Symbols and frozen strings

I just had a thought.

One of the problems with using strings as hash keys is that every time you
refer to them, you create a throw-away garbage string:

    params["id"]
            ^
            +-- temporary string, needs to be garbage collected

In Rails you have HashWithIndifferentAccess, but this actually isn't any
better. Although you write params[:id], when executed the symbol is
converted to a string anyway.

In a Rails-like scenario, using symbols as the real keys within the hash
doesn't work: the keys come from externally parsed data, which means (a)
they were strings originally, and (b) if you converted them to symbols you'd
risk a symbol exhaustion attack.

So I thought, wouldn't it be nice to have a half-way house: being able to
converting a symbol to a string, in such a way that you always got the same
(frozen) string object?

This turned out to be extremely easy:

class Symbol
  def fring
    @fring ||= to_s.freeze
  end
end

irb(main):006:0> :foo.fring
=> "foo"
irb(main):007:0> :foo.fring.object_id
=> -605512686
irb(main):008:0> :foo.fring.object_id
=> -605512686
irb(main):009:0> :bar.fring
=> "bar"
irb(main):010:0> :bar.fring.object_id
=> -605543036
irb(main):011:0> :bar.fring.object_id
=> -605543036
irb(main):012:0> :bar.fring << "x"
TypeError: can't modify frozen string
        from (irb):12:in `<<'
        from (irb):12

Is this a well-known approach, and/or it does it exist in any extension
library?

I suppose that an instance variable lookup isn't necessarily faster than
always creating a temporary string with to_s and then garbage collecting it
at some point later in time, but it feels like it ought to be :slight_smile:

However, since I've seen discussion about string modifiers like "..."u,
perhaps there's scope for adding in-language support, e.g.

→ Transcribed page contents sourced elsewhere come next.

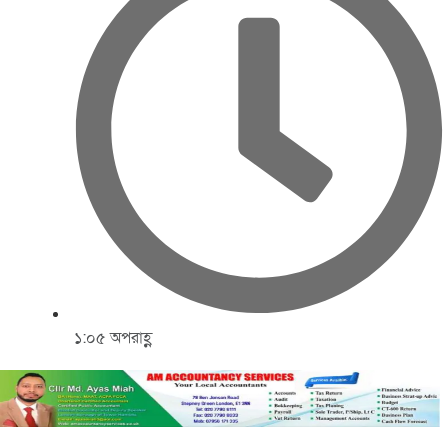
১:০৫ অপরাহ্ণ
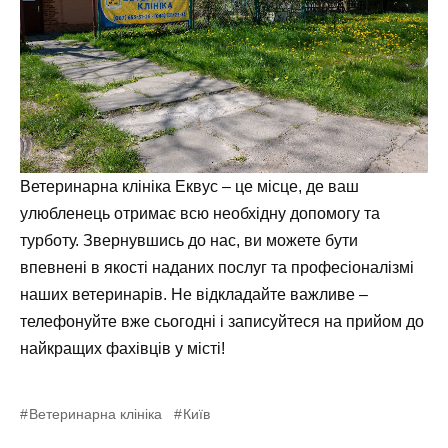
Ветеринарна клініка Еквус – це місце, де ваш
улюбленець отримає всю необхідну допомогу та
турботу. Звернувшись до нас, ви можете бути
впевнені в якості наданих послуг та професіоналізмі
наших ветеринарів. Не відкладайте важливе –
телефонуйте вже сьогодні і записуйтеся на прийом до
найкращих фахівців у місті!
Ветеринарна клініка
Київ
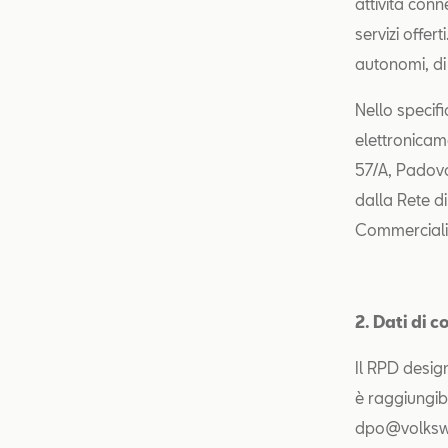
attività conn
servizi offert
autonomi, di 
Nello specifi
elettronicame
57/A, Padova
dalla Rete d
Commerciali
2. Dati di 
Il RPD design
è raggiungibi
dpo@volkswag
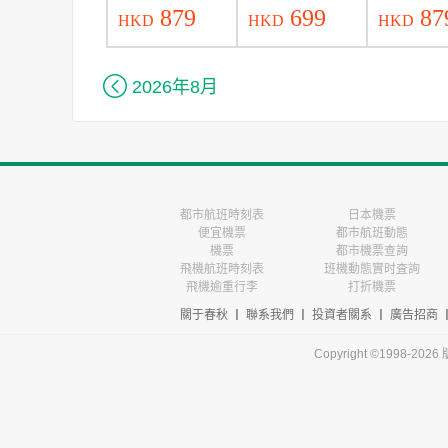
879
699
87
HKD
HKD
HKD

2026年8月
都市航班時刻表
日本機票
便宜機票
都市航班動態
機票
都市機票查詢
飛機航班時刻表
班機動態實时査詢
飛機逾重行李
打折機票
關于春秋
丨
聯系我們
丨
投資者關系
丨
廣告招商
Copyright ©1998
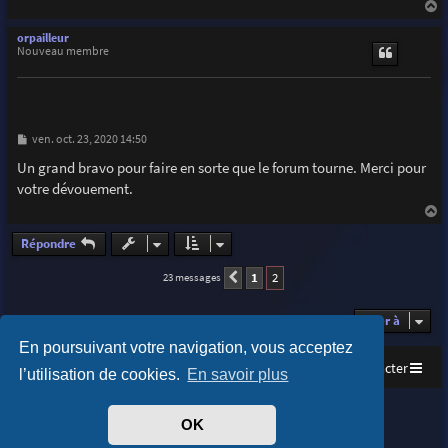
a
u
orpailleur
t
Nouveau membre
M
ven. oct. 23, 2020 14:50
e
s
Un grand bravo pour faire en sorte que le forum tourne. Merci pour
s
votre dévouement.
a
g
e
a
u
Répondre
t
1
2
23 messages
Précédente
Aller à
En poursuivant votre navigation, vous acceptez
Accueil
Index du forum
Nous contacter
l’utilisation de cookies.
En savoir plus
Purplexion style by
Ian Bradley
OK
Développé par
phpBB
® Forum Software © phpBB Limited
Traduit par
phpBB-fr.com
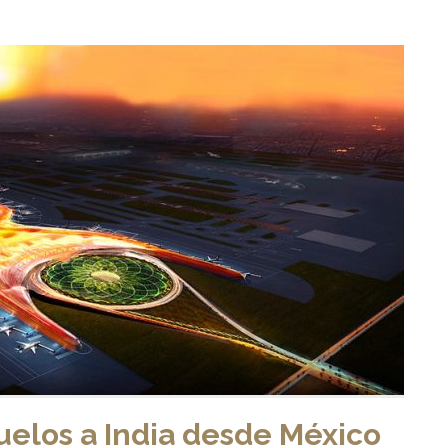
uelos a India desde México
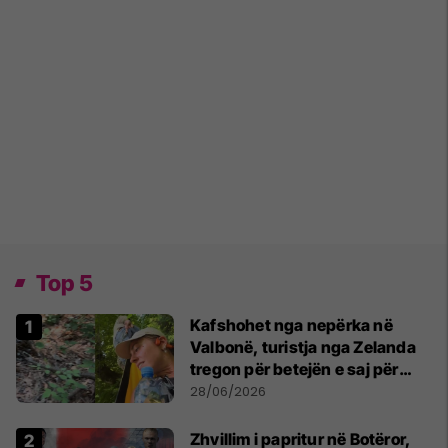
Top 5
Kafshohet nga nepërka në
Valbonë, turistja nga Zelanda
tregon për betejën e saj për
mbijetesë
28/06/2026
Zhvillim i papritur në Botëror,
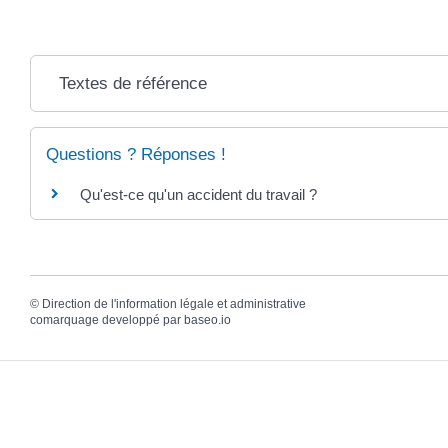
Textes de référence
Questions ? Réponses !
Qu'est-ce qu'un accident du travail ?
©
Direction de l'information légale et administrative
comarquage developpé par
baseo.io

    "..."f - frozen string, same object ID each time it's executed

In that case, it might be more convenient the other way round:

   "..." - frozen string literal, same object
   "..."m - mutable (unfrozen) string literal, new objects
   String.new("...") - another way of making a mutable string
   "...".dup - and another

That would break a lot of existing code, but it could be pragma-enabled.

Sorry if this ground has been covered before - it's hard to keep up with
ruby-talk :slight_smile:

Regards,

Brian.

···

from :0

Hi,

At Thu, 6 Sep 2007 16:50:28 +0900,
Brian Candler wrote in [ruby-talk:267857]:

So I thought, wouldn't it be nice to have a half-way house: being able to
converting a symbol to a string, in such a way that you always got the same
(frozen) string object?

Rather, Symbol#to_s should return frozen String?

I suppose that an instance variable lookup isn't necessarily faster than
always creating a temporary string with to_s and then garbage collecting it
at some point later in time, but it feels like it ought to be :slight_smile:

However, since I've seen discussion about string modifiers like "..."u,
perhaps there's scope for adding in-language support, e.g.

    "..."f - frozen string, same object ID each time it's executed

What about "..."o like Regexp?

···

--
Nobu Nakada

Rather, Symbol#to_s should return frozen String?

Yes, as long as it returns the same frozen string each time.

Hmm, this sounds like a good solution - it's technically not
backwards-compatible, but I doubt that much code does a Symbol#to_s and
later mutates it.

What about "..."o like Regexp?

Sure, I don't mind about the actual syntax.

Of course, you don't even need to add 'o' to a Regexp in the case where it
doesn't contain any #{...} interpolation:

irb(main):001:0> RUBY_VERSION
=> "1.8.4"
irb(main):002:0> 3.times { puts /foo/.object_id }
-605554606
-605554606
-605554606

Regards,

Brian.

Brian Candler wrote:

I just had a thought.

One of the problems with using strings as hash keys is that every time you
refer to them, you create a throw-away garbage string:

    params["id"]
            ^
            +-- temporary string, needs to be garbage collected

Setting aside the question of freezing, why can't ruby share string data for all strings generated from the same symbol? And in that case you could do the following to avoid garbage:

      params[:id.to_s]

(Or ruby could even look up the literal "id" in the symbol table and do this for you.)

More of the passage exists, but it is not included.